Mitochondrial heteroplasmy in EMS. (A, B) Mitochondria in ectopic endometrial cells exhibited abnormal connective networks and cristae shape, indicating alterations in mitochondrial dynamics and biogenesis. Reprinted with permission from Ref. . (C) mtDNA mutations that potentially related to EMS. (D) mtDNA copy number variants and sequence alterations represent two aspects of mitochondrial heteroplasmy in EMS, which could lead to mitochondrial dysfunction and dynamics disturbance, accompanied by oxidative stress, and further cause cellular malfunction.
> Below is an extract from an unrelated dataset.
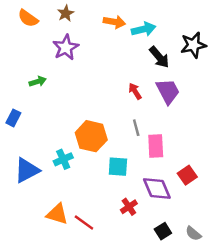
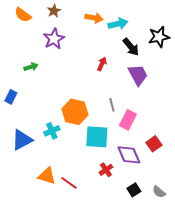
red arrow: (135, 91) -> (102, 64), moved, turned 56
pink rectangle: (156, 146) -> (128, 120), turned 30
cyan square: (118, 167) -> (97, 137), size x1.4

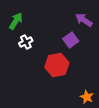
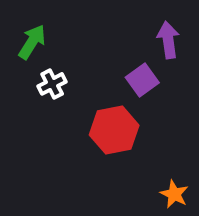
purple arrow: (84, 20) -> (168, 40), turned 48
Worse still, there could be a vicious cycle among them.

Fig. 6

Mitochondria-targeted nano-delivery systems. (A) Several agents are used to target mitochondria, including alkyltriphenylphosphonium moiety and bioactive compounds. (B) Conceptualization of the design of our research, including the construction of a novel PQQ-loaded nanosystem targeting the ovarian mitochondria and the functional evaluation in vivo.

Fig. 7

Mitochondrial replacement/transplantation. (A) Mitochondrial replacement therapy is the replacement of mitochondria to prevent or ameliorate disease, including spindle transfer, polar body1 transfer, polar body2 transfer, and pronuclear transfer. (B) Mitochondrial transplantation in IVF is a therapeutic approach that entails the injection of healthy mitochondria harvested from oogonia stem cells into the abnormal oocytes to increase fertilization rates.

Fig. 8

Mitochondrial gene-editing technology. General gene-editing techniques to eliminate mtDNA mutations include delivery of wild-type mtDNA, gene editing technologies with various endonucleases, and base editing technology with high target specificity.